Obviously you know Harder Than You Think from Public Enemy but this was a really good intro to some of their wider work that I really enjoyed. Probably just me being daft, this, but I was taken aback by how political a record this is. Clear, coherent, complementary production (the opening track sets the tone for this well) and overall I really enjoyed it.
Found this a really enjoyable listen but not one I'd go back to - I think you absolutely have to be in the mood for jam band stuff, and some of it would be infuriating if not in the mood due to the sheer length of some of the solos etc.
God, I love this. She was SO good. I could listen to this literally all day.
Good album, not as good as Fairport Convention.
Considering all of the obviously awful stuff out of Kanye in recent years, this is actually a jolting listen - it's so much better than anything he's done post Life of Pablo. Take 'Gorgeous' - 'Jerome gets more time than Brandon' is a sharper, funnier, far better way of getting to the point he spends three minutes noodling around on 'Jail' from his more recent work. 'Dark Fantasy' a brilliant opener and one I'd forgot about. The bangers are absolute bangers, the features incredible - the sheer contempt that Pusha T gets across in 'Runway' blows me away every time, the 'Monster' verses, etc. It sits alongside very few albums I've ever listened to that just work as a cohesive piece of art.
This never gets to the point of greatness - Sweet Baby James is good, Fire and Rain is very enjoyable - but it does have some proper duds. Steamroller Blues just an appalling metaphor. Crap. It's a 4 when it's good and a 1 when it's bad.
Really enjoyed this. Obviously Eric Clapton is a grade A dickhead but the man can play a guitar. There's a good few weak chunks to this in all fairness - big drop off from the first two tracks until Tales of Brave Ulysses - but credit to a gang of unbeleivably sharp instrumentalists for not going full jam band and throwing in a load of 12 minute riffs.
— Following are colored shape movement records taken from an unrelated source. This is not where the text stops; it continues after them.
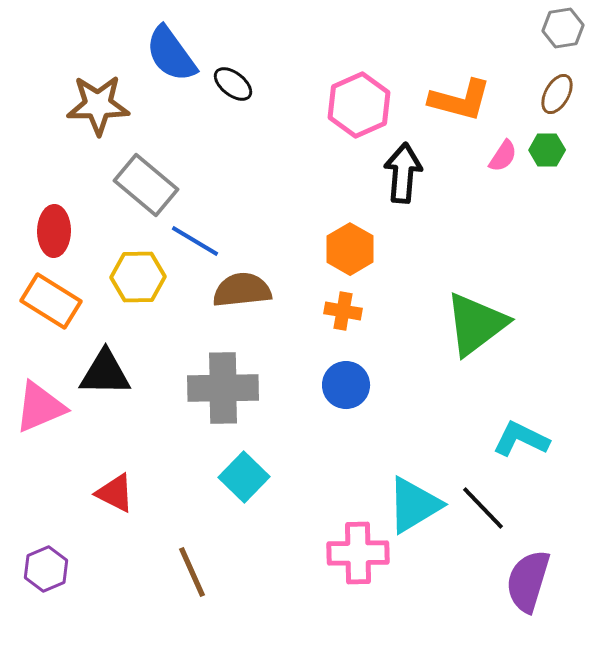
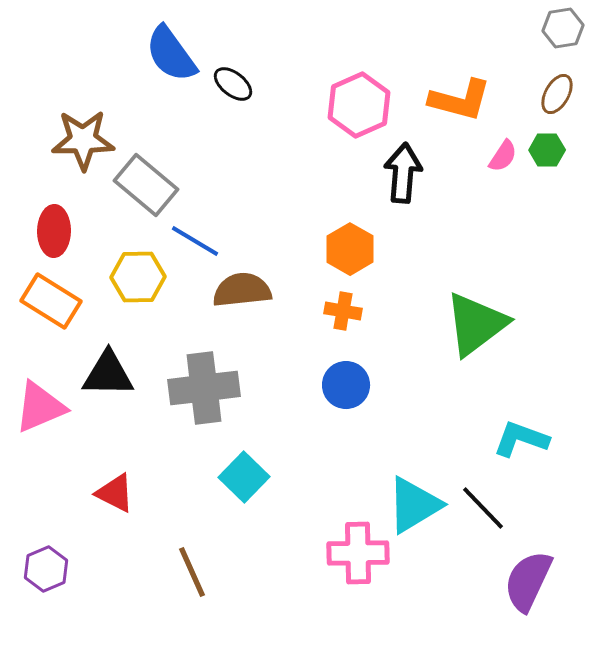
brown star: moved 15 px left, 35 px down
black triangle: moved 3 px right, 1 px down
gray cross: moved 19 px left; rotated 6 degrees counterclockwise
cyan L-shape: rotated 6 degrees counterclockwise
purple semicircle: rotated 8 degrees clockwise
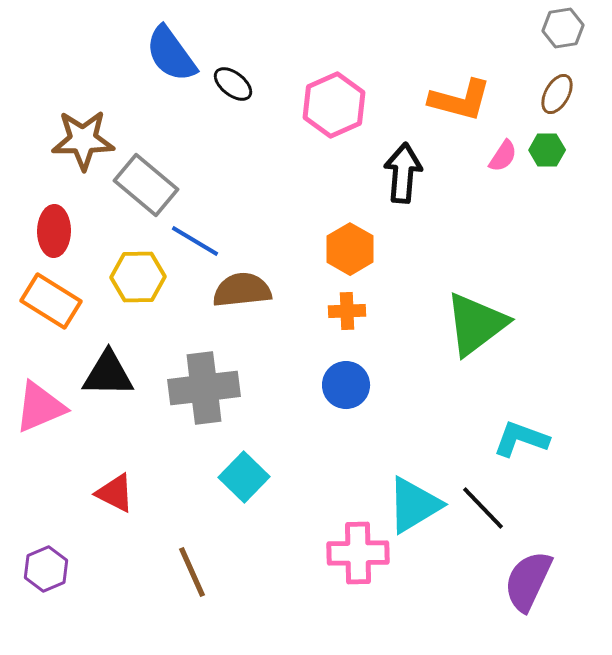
pink hexagon: moved 25 px left
orange cross: moved 4 px right; rotated 12 degrees counterclockwise
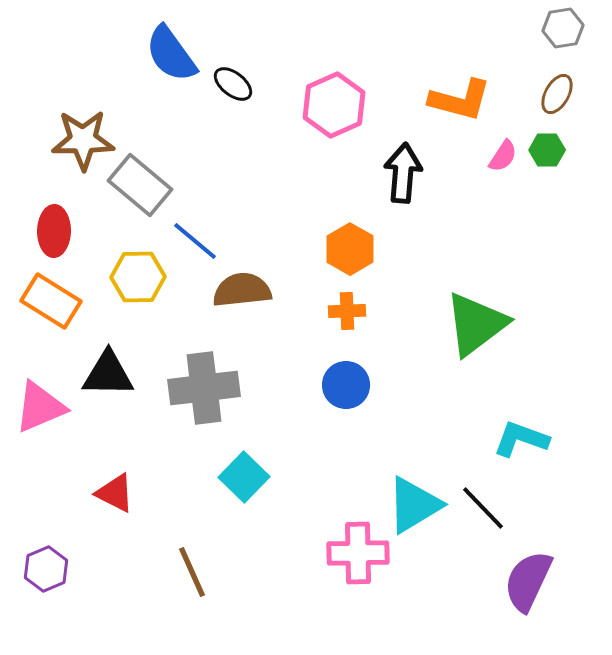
gray rectangle: moved 6 px left
blue line: rotated 9 degrees clockwise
I'd obviously heard the title track before, and you know, you sort of vaguely know who Al Green is, you reckon you've heard some of his tracks on a date or whatever. But man alive, the voice on this man. Those little gospel influences. The smoothness of it all. It never gets better than 'Let's Stay Together' but that's tough going, and I think made comparatively more difficult by the fact that La-La for You is one of the weaker tracks on the album; if it'd been followed by How Can You Mend A Broken Heart we'd all be talking about it as an all-timer of an opening. Because the instrumentation on 'Heart' is incredible. If that opened a track this year I'd sit myself down and turn it up.